# Would you like to have sex with me?



## juls22

Hi!
How I can translate this phrase? Thanks!


----------



## FuShi

ecchina koto shitai? x)!

ecchi shitai?

or

yaritai?

Althought "have sex" is quite polite my traslation is more casual. I guess you already know very well this person. right? XD


----------



## juls22

right 
but if you can I need the "original phrase" with japanes kanji!


----------



## FuShi

Hなことしたい？

Hしたい？

やりたい？


----------



## juls22

FuShi said:


> H???????
> 
> H????
> 
> ?????



thank you so much!!


----------



## NonComposMentis

FuShi said:


> Hなことしたい？
> 
> Hしたい？
> 
> やりたい？



This all sounds rather crude to me, but then so does the original English. I would guess you need to establish the price when you use these phrases. Another expression somewhat similar to the rather crude "H suru" is "S ni tsureru". ("H" is short for "hentai" meaning perversion, while "S" means "sex", somewhat less crude.)

In Japanese, as in English, the word "neru" (寝る、ねる） is used as a euphemism for having sex, so you could say 「一緒に寝ない？」。 (Issho ni nenai?)　The "Do you wanna~" invitation in English is quite close to the Japanese "~しない？" while the more formal "Would you like to~" could be rendered as "~しませんか？"　I.e., here it would be 「一緒に寝ませんか？」 which sounds too formal for people who know each other well enough to ask.

Another euphemism that I've heard is "daku" 「抱く」。I can't find that meaning listed in my dictionary, though. Since I am not a voyeur, I cannot attest to how natives generally say these things in private, but I'm guessing that there is a male/female distinction that shows the male as the aggressor, in this case 「抱いて欲しい」 I would guess would sound more feminine. But, I think you need some input from native speakers to know what is appropriate for what kind of context.

If you have done it before, you could just ask, 「あれする？
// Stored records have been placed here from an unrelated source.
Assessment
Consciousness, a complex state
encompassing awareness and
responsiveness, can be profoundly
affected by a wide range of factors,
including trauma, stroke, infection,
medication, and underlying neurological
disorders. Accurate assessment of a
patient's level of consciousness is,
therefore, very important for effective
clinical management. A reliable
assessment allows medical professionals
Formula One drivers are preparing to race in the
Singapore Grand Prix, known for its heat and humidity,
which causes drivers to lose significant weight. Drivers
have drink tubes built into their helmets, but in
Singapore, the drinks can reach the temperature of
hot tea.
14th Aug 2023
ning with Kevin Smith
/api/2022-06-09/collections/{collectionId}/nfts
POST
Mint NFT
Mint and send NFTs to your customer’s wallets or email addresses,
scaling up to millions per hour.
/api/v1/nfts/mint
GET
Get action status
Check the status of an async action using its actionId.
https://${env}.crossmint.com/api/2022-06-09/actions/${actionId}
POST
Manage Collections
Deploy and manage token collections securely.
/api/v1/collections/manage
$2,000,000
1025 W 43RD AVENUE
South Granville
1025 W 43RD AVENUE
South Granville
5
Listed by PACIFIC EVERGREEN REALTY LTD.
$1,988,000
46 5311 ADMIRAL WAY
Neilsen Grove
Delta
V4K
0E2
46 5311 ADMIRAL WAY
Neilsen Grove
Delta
」。 (Do you wanna do it?)


----------



## Flaminius

NonComposMentis said:


> Another expression somewhat similar to the rather crude "H suru" is "S ni tsureru". ("H" is short for "hentai" meaning perversion, while "S" means "sex", somewhat less crude.)
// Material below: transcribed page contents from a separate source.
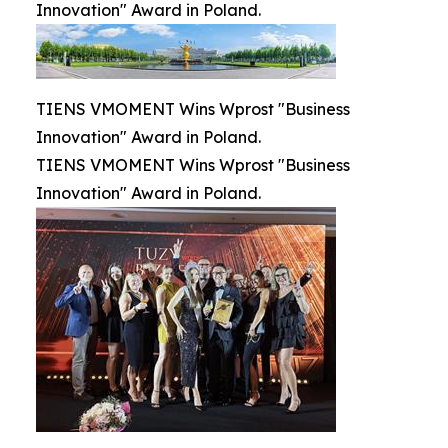
Innovation" Award in Poland.
TIENS VMOMENT Wins Wprost "Business
Innovation" Award in Poland.
TIENS VMOMENT Wins Wprost "Business
Innovation" Award in Poland.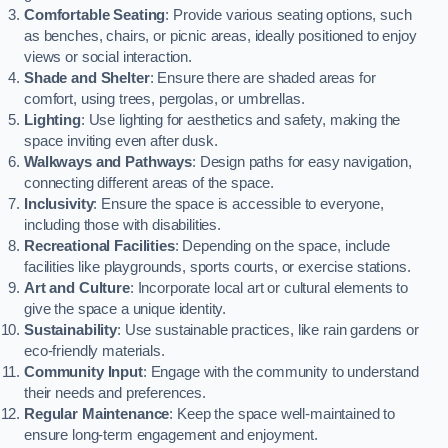
Comfortable Seating
: Provide various seating options, such
as benches, chairs, or picnic areas, ideally positioned to enjoy
views or social interaction.
Shade and Shelter
: Ensure there are shaded areas for
comfort, using trees, pergolas, or umbrellas.
Lighting
: Use lighting for aesthetics and safety, making the
space inviting even after dusk.
Walkways and Pathways
: Design paths for easy navigation,
connecting different areas of the space.
Inclusivity
: Ensure the space is accessible to everyone,
including those with disabilities.
Recreational Facilities
: Depending on the space, include
facilities like playgrounds, sports courts, or exercise stations.
Art and Culture
: Incorporate local art or cultural elements to
give the space a unique identity.
Sustainability
: Use sustainable practices, like rain gardens or
eco-friendly materials.
Community Input
: Engage with the community to understand
their needs and preferences.
Regular Maintenance
: Keep the space well-maintained to
ensure long-term engagement and enjoyment.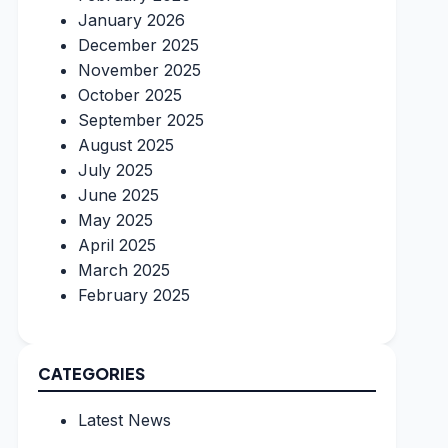
January 2026
December 2025
November 2025
October 2025
September 2025
August 2025
July 2025
June 2025
May 2025
April 2025
March 2025
February 2025
CATEGORIES
Latest News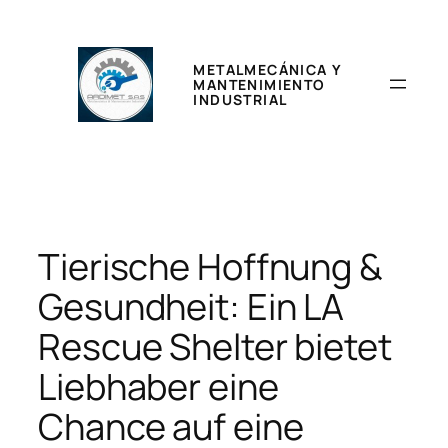
Saltar
al
contenido
METALMECÁNICA Y
MANTENIMIENTO
INDUSTRIAL
Tierische Hoffnung &
Gesundheit: Ein LA
Rescue Shelter bietet
Liebhaber eine
Chance auf eine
It is true that _ecchi_ (H) is originally the first letter of 変態 spelt in Latin alphabet but I don't think the use of エッチ is crude or anything.  The best way to understand it is a comical exaggeration.  As for "S ni tsureru," I have never heard this expression.


----------



## NonComposMentis

Flaminius said:


> It is true that _ecchi_ (H) is originally the first letter of 変態 spelt in Latin alphabet but I don't think the use of エッチ is crude or anything.  The best way to understand it is a comical exaggeration.  As for "S ni tsureru," I have never heard this expression.



I heard some high school kids using it some time back. Dunno if it was just a local thing or what.


----------



## Flaminius

I am just curious what was the exact form that you heard.


----------



## NonComposMentis

Flaminius said:


> I am just curious what was the exact form that you heard.
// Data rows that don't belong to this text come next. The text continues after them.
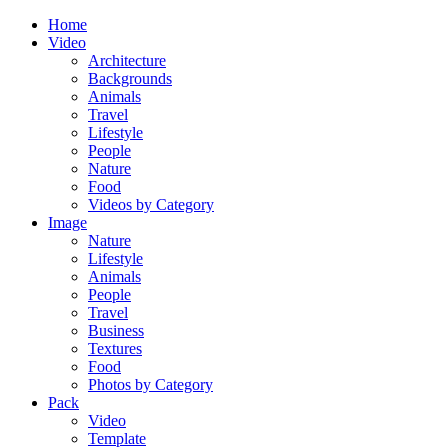
Home
Video
Architecture
Backgrounds
Animals
Travel
Lifestyle
People
Nature
Food
Videos by Category
Image
Nature
Lifestyle
Animals
People
Travel
Business
Textures
Food
Photos by Category
Pack
Video
Template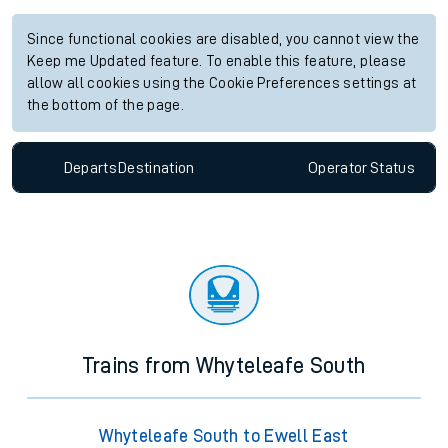
Since functional cookies are disabled, you cannot view the
Keep me Updated feature. To enable this feature, please
allow all cookies using the Cookie Preferences settings at
the bottom of the page.
Departs
Destination
Operator
Status
Trains from Whyteleafe South
Whyteleafe South to Ewell East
Memory is a fickle beast. We like to pretend that it is a recording of what has happened, but it is more of a cartoon-like interpretation. I know what I think I remember, and I can tell you the circumstances. I was talking with some high school girls who were telling me about a male exchange student who was visiting their high school. One of them told me ｢彼は、（Aちゃん）をSに連れた。」 I didn't understand what they meant. They kept saying "S" as if I should understand that. I didn't. Then one of them spelled out S-E-X.

If you are unaware of the expression, there are several possibilities that I can think of to explain it. 1. They were talking with a foreigner and trying to use an expression they thought I might understand. 2. They were using a local expression fashionable for that place and time. 3. I may have either misunderstood or misremembered what they were saying. I have had excellent non-native speakers of English swear to me that they had heard a native speaker say something which I don't think would have been possible, and I know the mind is never recording, but always interpreting, so such mistakes are always a possibility.


----------